Zwischen antiken Mauern, offenem Himmel und einem Ort, der sonst vor allem Geschichte erzählt, ging es am Samstagvormittag im Römermuseum Schwarzenacker um etwas sehr Gegenwärtiges: Liebe, Partnerschaft und den Wunsch, sich für den gemeinsamen Weg stärken zu lassen. Die Pfarrei Heilig Kreuz Homburg hatte erstmals zu einer Segensfeier für Paare auf das Museumsgelände eingeladen – offen für alle, unabhängig davon, ob sie erst seit kurzer Zeit zusammen sind oder schon seit vielen Jahren miteinander durchs Leben gehen.

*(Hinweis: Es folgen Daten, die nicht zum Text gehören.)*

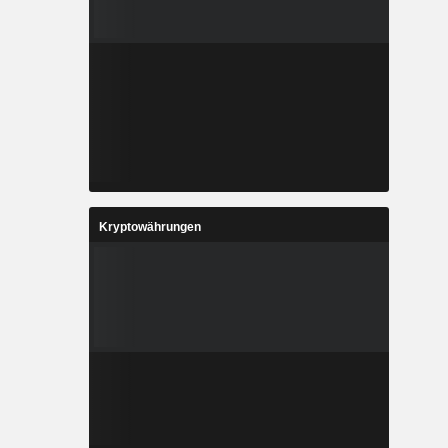
Kryptowährungen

Wir waren vor Ort dabei und zeigen die Eindrücke der Feier in einer großen Bildergalerie. Zu sehen ist ein Gottesdienst, der bewusst nicht in einer Kirche stattfand, sondern mitten an einem öffentlichen Ort. Genau das war kein Zufall, wie Gemeindereferent Frank Klaproth-Brands im Gespräch erklärte. Die Pfarrei habe sich in ihrem pastoralen Konzept vorgenommen, „Segensort für alle“ zu sein. Dahinter stehe die Frage, wie man Menschen heute erreichen könne – auch jene, die nicht automatisch den Weg in eine Kirche finden.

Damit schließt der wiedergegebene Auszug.